(Saved data entries)
>>>
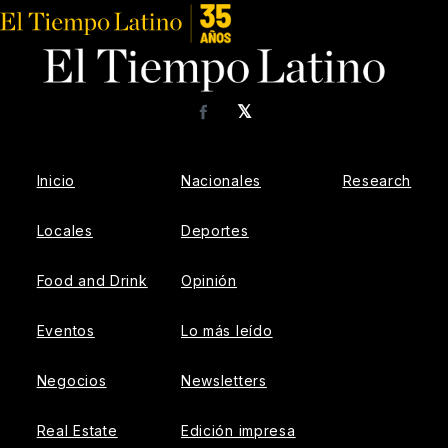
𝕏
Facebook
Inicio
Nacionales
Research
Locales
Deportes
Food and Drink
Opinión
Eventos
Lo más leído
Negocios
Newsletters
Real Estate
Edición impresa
<<<
>>>
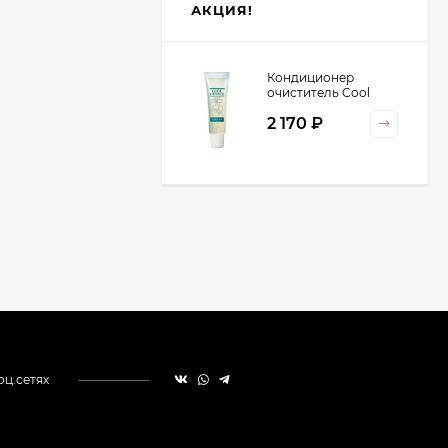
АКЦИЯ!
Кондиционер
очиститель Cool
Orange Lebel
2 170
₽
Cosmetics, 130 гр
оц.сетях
<<<
>>>
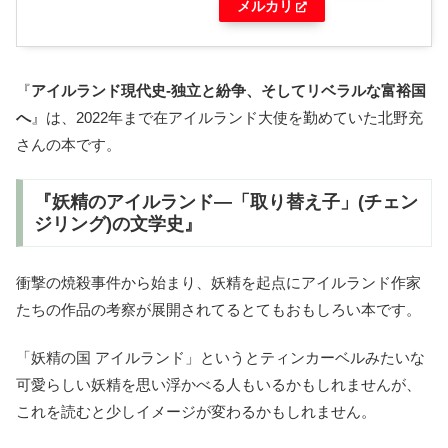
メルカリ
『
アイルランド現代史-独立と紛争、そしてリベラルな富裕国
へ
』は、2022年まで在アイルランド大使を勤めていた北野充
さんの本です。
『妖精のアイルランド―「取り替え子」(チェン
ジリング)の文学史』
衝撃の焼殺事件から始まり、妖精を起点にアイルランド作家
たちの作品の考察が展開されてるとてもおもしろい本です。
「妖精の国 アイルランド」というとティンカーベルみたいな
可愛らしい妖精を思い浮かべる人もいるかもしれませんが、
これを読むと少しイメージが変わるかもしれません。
<<<
Set down, unchanged, only those lines above that fall between the line with "Food and Drink" and the line with "Edición impresa", the two end lines included.

Result for this task.
Food and Drink
Opinión
Eventos
Lo más leído
Negocios
Newsletters
Real Estate
Edición impresa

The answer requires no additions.